We’re going to go there and just hang for a while. Senor Italiano’s villa is small but adequate, and we can fling open all the windows for THE perfect view of the town below and the

Mediterranean beyond.

You’ll hate me at first that the villa is at the top of Riomaggiore. It means that to buy our daily bread, to pick our veggies from the street vendors, to get our coffees at the café by the quai, we will have to walk down about four million uneven stone steps. And then . . . yeah . . . back up all those steps to get home.

But seriously, it’ll be worth it. Trust me.
Time in the Cinque Terre is not the same as time in these United States. The minutes there have more seconds, the hours have more minutes, the days have more hours. Don’t ask me how.

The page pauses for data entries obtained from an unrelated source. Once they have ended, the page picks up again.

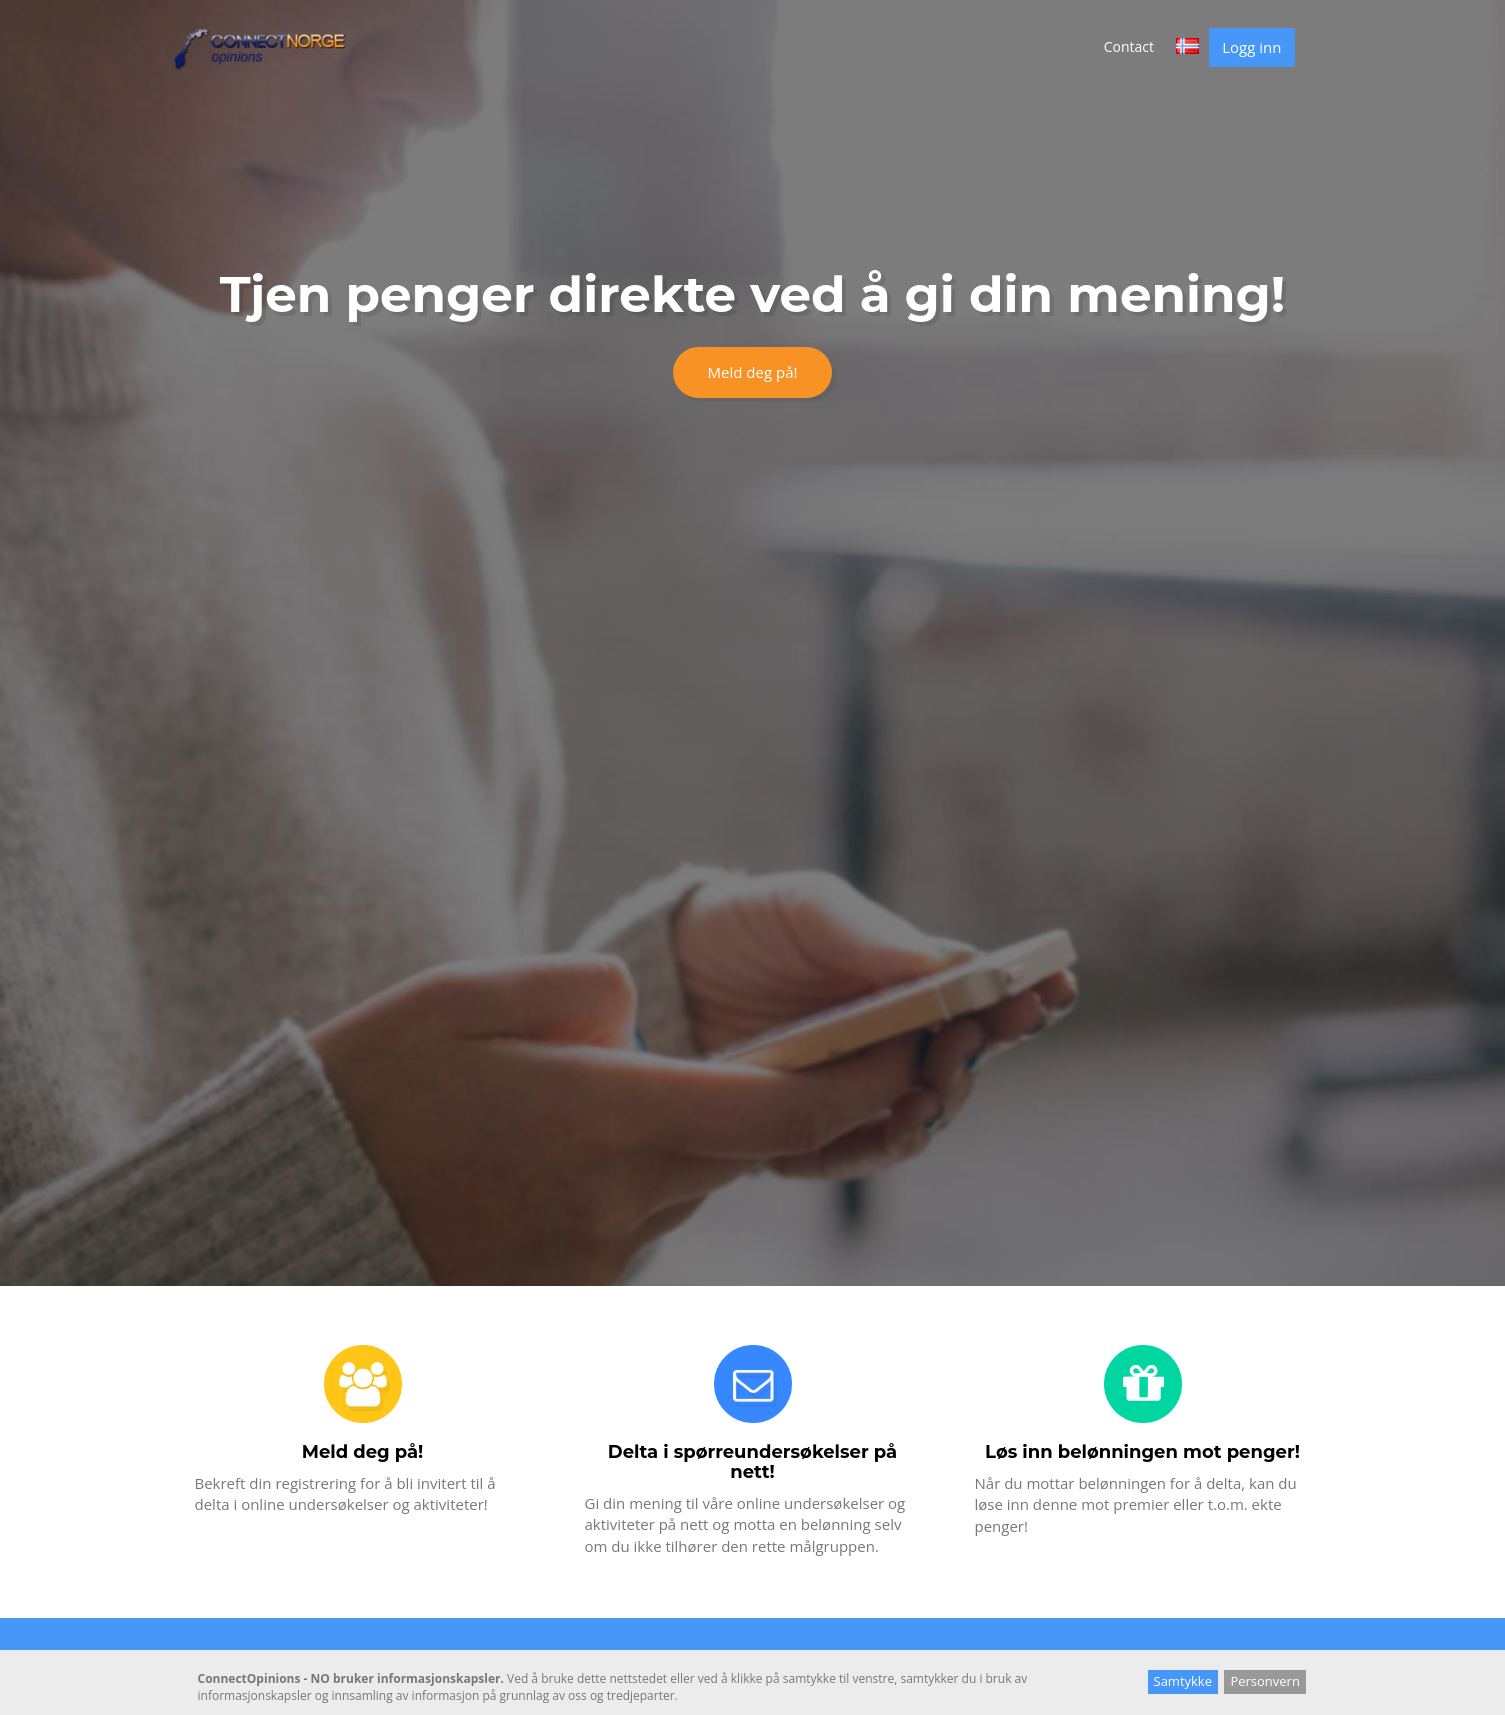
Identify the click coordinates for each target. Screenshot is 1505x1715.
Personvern (1265, 1681)
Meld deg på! (753, 372)
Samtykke (1183, 1681)
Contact (1129, 46)
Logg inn (1251, 47)
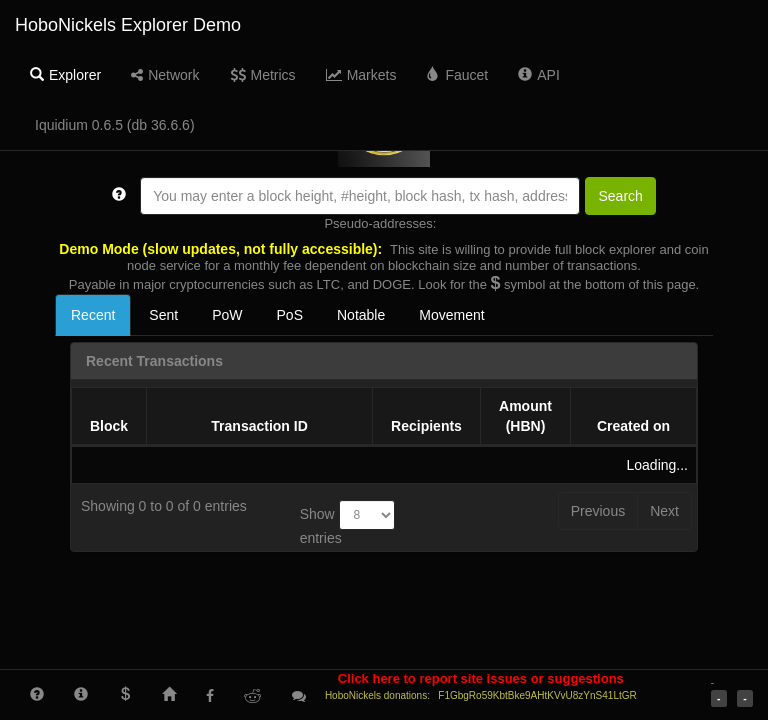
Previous (598, 511)
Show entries (347, 523)
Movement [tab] (451, 315)
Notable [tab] (361, 315)
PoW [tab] (227, 315)
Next (664, 511)
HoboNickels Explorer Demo (128, 25)
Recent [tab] (93, 315)
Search (620, 196)
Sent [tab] (163, 315)
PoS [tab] (290, 315)
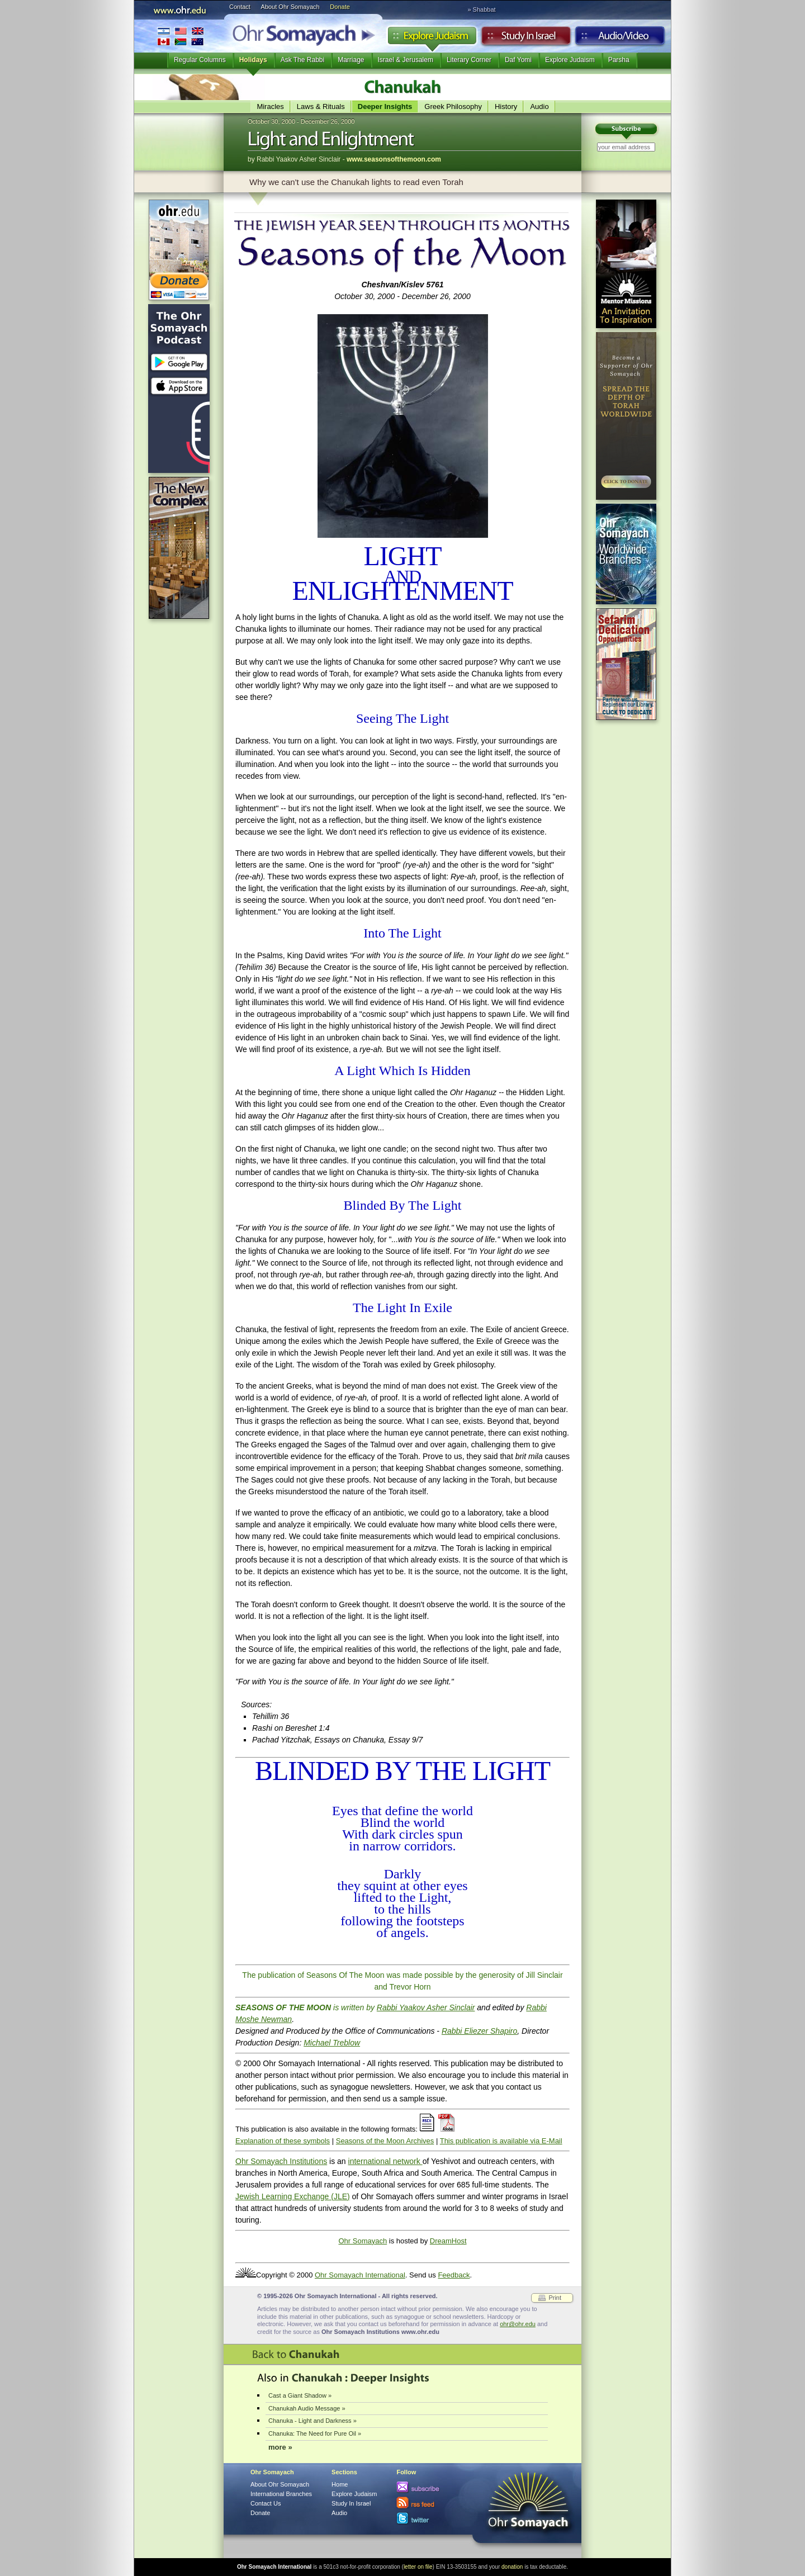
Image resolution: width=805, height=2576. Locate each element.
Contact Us (265, 2503)
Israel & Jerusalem (405, 60)
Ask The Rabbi (303, 60)
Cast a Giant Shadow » (300, 2395)
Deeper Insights (385, 106)
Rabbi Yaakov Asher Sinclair (426, 2007)
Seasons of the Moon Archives (385, 2141)
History (506, 106)
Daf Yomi (518, 60)
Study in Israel (526, 39)
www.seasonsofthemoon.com (394, 159)
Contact (239, 6)
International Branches (181, 36)
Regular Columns (200, 60)
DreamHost (448, 2241)
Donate (339, 6)
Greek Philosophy (453, 106)
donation (512, 2567)
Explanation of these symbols (282, 2141)
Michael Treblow (332, 2042)
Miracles (270, 106)
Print (554, 2297)
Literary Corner (469, 60)
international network (385, 2161)
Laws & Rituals (321, 106)
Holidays (253, 60)
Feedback (454, 2275)
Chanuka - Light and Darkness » (312, 2420)
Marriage (351, 60)
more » (280, 2447)
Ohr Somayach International (360, 2275)
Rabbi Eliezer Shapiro (479, 2030)
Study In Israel (351, 2503)
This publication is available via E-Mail (501, 2141)
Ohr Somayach (362, 2241)
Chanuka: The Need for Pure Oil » (314, 2433)
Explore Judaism (432, 39)
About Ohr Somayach (290, 6)
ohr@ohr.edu (518, 2324)
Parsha (618, 60)
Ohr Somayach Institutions (281, 2161)
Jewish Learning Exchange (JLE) (292, 2196)
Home (340, 2484)
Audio (620, 39)
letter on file (418, 2567)
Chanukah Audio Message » (306, 2408)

They just do. So our coffee at the café, overlooking the cove with its bobbing fishing boats, will feel like it lasts for much longer than just an hour.
We will ignore the waitress who is a douchebag. Well, maybe she has changed since I was there last. Maybe she has triumphed over a life transition and knows that life is a winnable game, and maybe this will make her nicer than she was before.

But if not, we’ll ignore her. We don’t have to take in that kind of negative energy. Push it back, I say. Just give us the coffee and let us love your town and your ocean and your air and your sky!

So, this will be our first stop in my quest. Riomaggiore, town #1 of the Cinque Terre. It will be the beginning of my confidence rebuilding that life is a winnable game, and that by God, I’m going to win it!